Read the generated card like a professional
Each line contains more information than a note list. Read the target, the approach notes, the enclosure unit, the melodic contour, and the notation before pressing play. If the line sounds awkward, the problem is usually visible: too much chromatic pressure, the wrong target degree, a rhythm that does not fit the phrase, or a register that pushes the line away from the instrument range you actually practice.
Before playing, say the target. Before keeping the line, inspect the contour. The best enclosure lines are short enough to remember and clear enough that the resolution can be heard without explanation.

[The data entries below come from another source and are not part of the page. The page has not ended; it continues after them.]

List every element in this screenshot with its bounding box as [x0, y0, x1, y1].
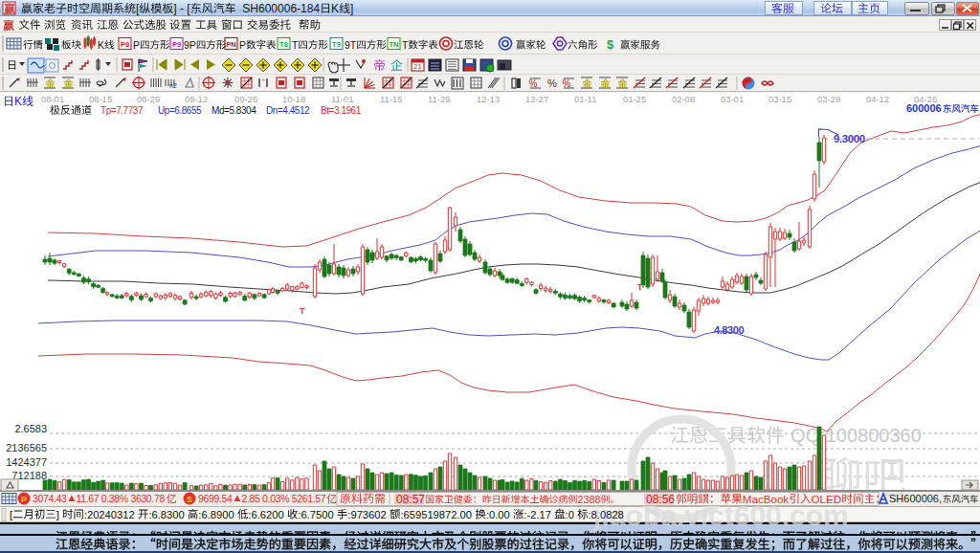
svg-text:08:57: 08:57 — [396, 493, 425, 506]
svg-text:Bt=3.1961: Bt=3.1961 — [321, 105, 362, 116]
svg-text:2136565: 2136565 — [6, 442, 47, 453]
svg-text:08-29: 08-29 — [137, 94, 160, 104]
svg-text:Dn=4.4512: Dn=4.4512 — [266, 105, 310, 116]
svg-text:%: % — [529, 78, 538, 89]
svg-text:10-18: 10-18 — [282, 94, 305, 104]
svg-text:] - [: ] - [ — [173, 2, 190, 15]
svg-text:Md=5.8304: Md=5.8304 — [212, 105, 256, 116]
svg-text:03-15: 03-15 — [768, 94, 791, 104]
svg-text:02-08: 02-08 — [672, 94, 695, 104]
svg-text:9P: 9P — [184, 39, 196, 51]
svg-text:T9: T9 — [332, 40, 341, 49]
svg-text:11-15: 11-15 — [380, 94, 403, 104]
svg-text:TN: TN — [390, 40, 399, 49]
svg-text:P9: P9 — [172, 40, 181, 49]
svg-text:Up=6.8655: Up=6.8655 — [158, 105, 202, 116]
svg-text:01-11: 01-11 — [574, 94, 597, 104]
svg-text:[: [ — [10, 509, 13, 520]
svg-text::659519872.00: :659519872.00 — [400, 509, 475, 520]
svg-text::0: :0 — [566, 509, 577, 520]
svg-text:S: S — [187, 495, 192, 504]
svg-text:T: T — [292, 39, 299, 51]
svg-text:21: 21 — [413, 62, 421, 71]
svg-text:T: T — [402, 39, 409, 51]
svg-text:MacBook: MacBook — [743, 493, 790, 505]
svg-text:12-27: 12-27 — [525, 94, 548, 104]
svg-text:K: K — [98, 39, 104, 51]
svg-text::6.8900: :6.8900 — [198, 509, 236, 520]
svg-text:08-01: 08-01 — [41, 94, 64, 104]
svg-text:K: K — [331, 2, 339, 15]
svg-text::8.0828: :8.0828 — [589, 509, 624, 520]
svg-text:P8: P8 — [121, 40, 129, 49]
svg-text:K: K — [14, 95, 22, 108]
svg-text:11-29: 11-29 — [428, 94, 451, 104]
svg-text:09-26: 09-26 — [234, 94, 257, 104]
svg-text:QQ:100800360: QQ:100800360 — [791, 425, 922, 446]
svg-text:9.3000: 9.3000 — [834, 133, 865, 144]
svg-text:11.67 0.38% 3630.78: 11.67 0.38% 3630.78 — [77, 493, 166, 504]
svg-text:9699.54: 9699.54 — [198, 493, 233, 504]
svg-text:[: [ — [136, 2, 140, 15]
svg-text:OLED: OLED — [812, 493, 842, 505]
svg-text:09-12: 09-12 — [185, 94, 208, 104]
svg-text:$: $ — [607, 37, 614, 52]
svg-text:P: P — [21, 495, 27, 504]
svg-text:12-13: 12-13 — [477, 94, 500, 104]
svg-text:3074.43: 3074.43 — [33, 493, 67, 504]
svg-text:1424377: 1424377 — [6, 456, 47, 468]
svg-text:P: P — [133, 39, 140, 51]
svg-text:4.8300: 4.8300 — [714, 324, 745, 336]
svg-text:2.85 0.03% 5261.57: 2.85 0.03% 5261.57 — [242, 493, 326, 504]
svg-text:2.6583: 2.6583 — [14, 423, 47, 434]
svg-text:T8: T8 — [279, 40, 288, 49]
svg-text:11-01: 11-01 — [331, 94, 354, 104]
svg-text:9T: 9T — [345, 39, 357, 51]
svg-text::6.7500: :6.7500 — [298, 509, 336, 520]
svg-text:": " — [262, 77, 265, 86]
svg-text:%: % — [563, 78, 571, 89]
svg-text:]: ] — [350, 2, 353, 15]
svg-text:01-25: 01-25 — [623, 94, 646, 104]
svg-text:%: % — [547, 77, 557, 89]
svg-text:PN: PN — [226, 40, 235, 49]
svg-text::973602: :973602 — [347, 509, 390, 520]
svg-text:SH600006-184: SH600006-184 — [236, 2, 321, 15]
svg-text:03-29: 03-29 — [817, 94, 840, 104]
svg-text::20240312: :20240312 — [84, 509, 138, 520]
svg-text:08:56: 08:56 — [646, 493, 675, 506]
svg-text:SH600006,: SH600006, — [889, 493, 942, 504]
svg-text:P: P — [239, 39, 246, 51]
svg-text::6.6200: :6.6200 — [248, 509, 286, 520]
svg-text:600006: 600006 — [906, 102, 942, 114]
svg-text:T: T — [300, 306, 305, 316]
svg-text:08-15: 08-15 — [89, 94, 112, 104]
svg-text::0.00: :0.00 — [486, 509, 513, 520]
svg-text:2388: 2388 — [577, 494, 600, 505]
svg-text::6.8300: :6.8300 — [148, 509, 187, 520]
svg-text:03-01: 03-01 — [721, 94, 744, 104]
svg-text:Tp=7.7737: Tp=7.7737 — [100, 105, 144, 116]
svg-text::-2.17: :-2.17 — [523, 509, 554, 520]
svg-text:04-12: 04-12 — [866, 94, 889, 104]
svg-text:n2: n2 — [169, 82, 177, 89]
svg-text:]: ] — [56, 509, 62, 520]
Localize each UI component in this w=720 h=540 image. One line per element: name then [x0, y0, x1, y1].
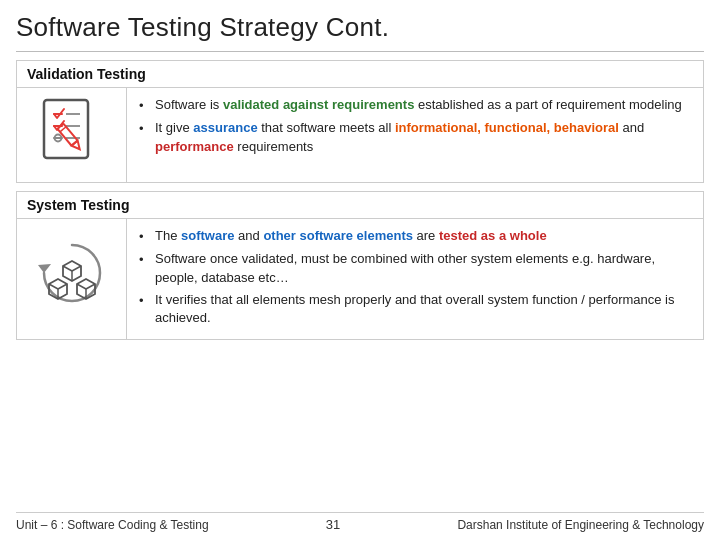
footer-left: Unit – 6 : Software Coding & Testing	[16, 518, 209, 532]
system-boxes-icon	[31, 237, 113, 321]
svg-marker-9	[71, 140, 82, 151]
sys-bullet-dot-3: •	[139, 292, 151, 311]
system-text: • The software and other software elemen…	[127, 219, 703, 339]
bullet-dot-2: •	[139, 120, 151, 139]
system-bullet-2-text: Software once validated, must be combine…	[155, 250, 691, 288]
system-bullet-3: • It verifies that all elements mesh pro…	[139, 291, 691, 329]
validation-text: • Software is validated against requirem…	[127, 88, 703, 182]
top-divider	[16, 51, 704, 52]
system-icon-cell	[17, 219, 127, 339]
bullet-dot-1: •	[139, 97, 151, 116]
footer-right: Darshan Institute of Engineering & Techn…	[457, 518, 704, 532]
validation-header: Validation Testing	[17, 61, 703, 88]
system-bullet-2: • Software once validated, must be combi…	[139, 250, 691, 288]
svg-line-14	[72, 266, 81, 271]
svg-rect-0	[44, 100, 88, 158]
validation-icon-cell	[17, 88, 127, 182]
validation-bullet-1-text: Software is validated against requiremen…	[155, 96, 691, 115]
page-title: Software Testing Strategy Cont.	[16, 12, 704, 43]
svg-line-21	[77, 284, 86, 289]
footer: Unit – 6 : Software Coding & Testing 31 …	[16, 512, 704, 532]
system-bullet-3-text: It verifies that all elements mesh prope…	[155, 291, 691, 329]
validation-section: Validation Testing	[16, 60, 704, 183]
performance-text: performance	[155, 139, 234, 154]
behavioral-text: behavioral	[554, 120, 619, 135]
sys-bullet-dot-2: •	[139, 251, 151, 270]
svg-line-22	[86, 284, 95, 289]
validation-body: • Software is validated against requirem…	[17, 88, 703, 182]
svg-line-13	[63, 266, 72, 271]
footer-center: 31	[326, 517, 340, 532]
svg-marker-11	[38, 264, 51, 273]
functional-text: functional,	[484, 120, 550, 135]
validation-bullet-2: • It give assurance that software meets …	[139, 119, 691, 157]
sys-bullet-dot-1: •	[139, 228, 151, 247]
svg-line-17	[49, 284, 58, 289]
software-blue: software	[181, 228, 234, 243]
validation-bullet-1: • Software is validated against requirem…	[139, 96, 691, 116]
page: Software Testing Strategy Cont. Validati…	[0, 0, 720, 540]
system-bullet-1: • The software and other software elemen…	[139, 227, 691, 247]
tested-whole-red: tested as a whole	[439, 228, 547, 243]
svg-line-10	[59, 127, 65, 132]
system-bullet-1-text: The software and other software elements…	[155, 227, 691, 246]
validated-text: validated against requirements	[223, 97, 414, 112]
system-section: System Testing	[16, 191, 704, 340]
assurance-text: assurance	[193, 120, 257, 135]
validation-bullet-2-text: It give assurance that software meets al…	[155, 119, 691, 157]
other-elements-blue: other software elements	[263, 228, 413, 243]
system-header: System Testing	[17, 192, 703, 219]
svg-line-18	[58, 284, 67, 289]
checklist-pencil-icon	[36, 96, 108, 174]
informational-text: informational,	[395, 120, 481, 135]
system-body: • The software and other software elemen…	[17, 219, 703, 339]
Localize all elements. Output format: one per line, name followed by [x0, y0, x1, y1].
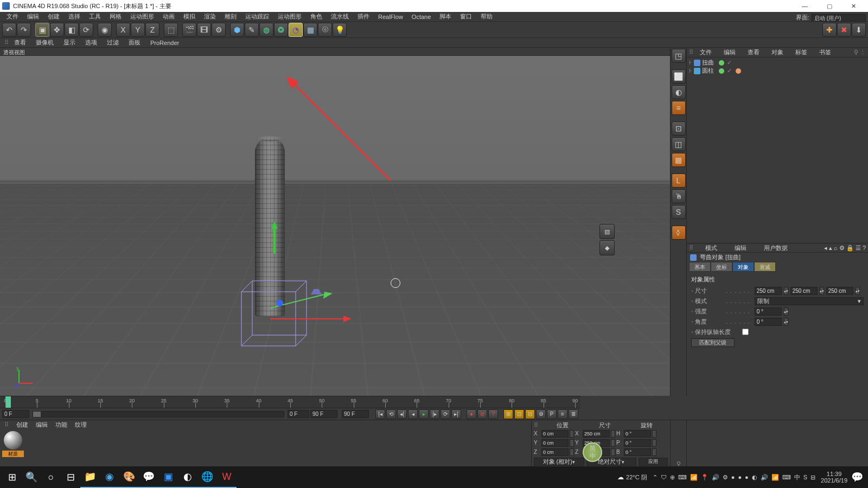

| Result area | What it verifies | What to change if it fails |
|---|---|---|
| Notes | The target and approach notes are readable | Target degree or neighbor color |
| Enclosure units | The cell structure is clear | Pattern or variant |
| Contour | The line moves in a playable shape | Octave or pattern length |
| Score | The notation fits the selected meter and rhythm | Note length, tempo, or time signature |
Keep only useful lines
Do not keep a line just because it was produced. Keep it because the target is audible, the contour is playable, the rhythm reads clearly, and the phrase answers a harmonic situation. A useful enclosure can become practice vocabulary later; an unclear one only adds noise.
A complete twenty-minute practice block
- Minutes 0-3: Select C, target the third, choose upper-lower-target, and generate chromatic lines at eighth notes.
- Minutes 3-6: Play the first four lines. Say the target before pressing play.
- Minutes 6-9: Switch neighbor color to diatonic and compare the sound.
- Minutes 9-12: Change the target to seventh and listen for guide-tone function.
- Minutes 12-15: Choose a scale context for the same key.
- Minutes 15-18: Move the key and keep the same pattern. Do not change everything at once.
- Minutes 18-20: Keep only one line you can sing without looking.
Professional mistakes to avoid
| Mistake | What you hear | Correction |
|---|---|---|
| Choosing all-scale too early | Many lines, weak target discipline | Start with third or seventh |
| Keeping before reading | Lines with unclear function | Check note roles, units, contour, and score first |
| Changing key, target, pattern, and rhythm together | No clear cause when the line fails | Change one control per pass |
| Using chromatic mode for every style | Every phrase has the same outside bite | Use diatonic practice for inside contexts |
| Collecting too many lines | Practice becomes unfocused | Keep one line and move it through keys |
A strong enclosure practice session ends with fewer lines, not more. The workspace can create pages of material, but the professional goal is to identify one line whose target is audible, whose role colors make sense, and whose notation reads cleanly.